TASK TO COMPLETE — In the listing below, the answer starts at the line that has "In Conflans-Saint-Honorine - Miroiterie" and stops after the line that has "Realisierungen"; please repeat that part exactly and nothing more.
------------------------------------------------------------
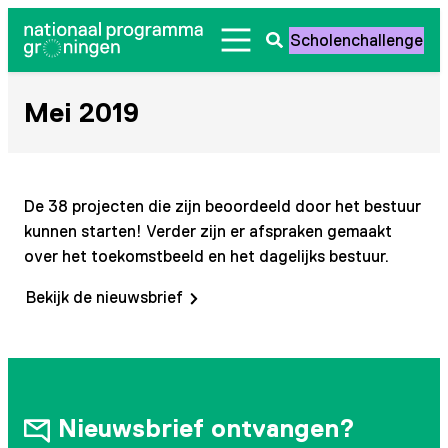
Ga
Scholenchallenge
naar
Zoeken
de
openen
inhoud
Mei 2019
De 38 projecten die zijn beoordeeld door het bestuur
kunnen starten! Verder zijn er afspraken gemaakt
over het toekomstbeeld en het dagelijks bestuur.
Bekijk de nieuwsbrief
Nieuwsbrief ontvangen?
------------------------------------------------------------
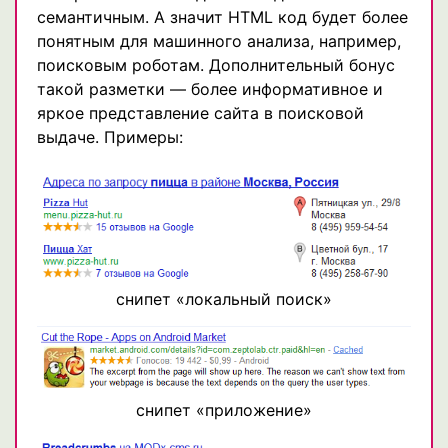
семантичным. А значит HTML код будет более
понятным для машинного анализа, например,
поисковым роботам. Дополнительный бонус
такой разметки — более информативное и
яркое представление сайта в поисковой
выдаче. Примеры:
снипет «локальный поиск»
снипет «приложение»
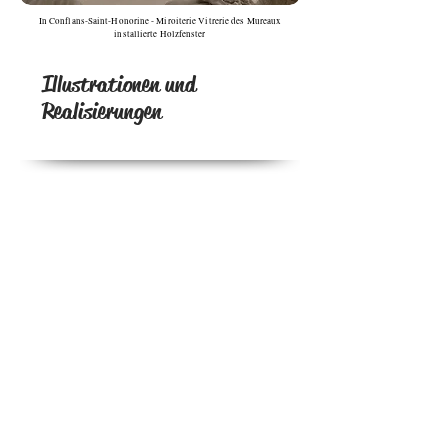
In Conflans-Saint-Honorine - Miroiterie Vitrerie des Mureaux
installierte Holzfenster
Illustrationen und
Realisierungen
------------------------------------------------------------
EXPECTED OUTPUT —
In Conflans-Saint-Honorine - Miroiterie Vitrerie des Mureaux
installierte Holzfenster
Illustrationen und
Realisierungen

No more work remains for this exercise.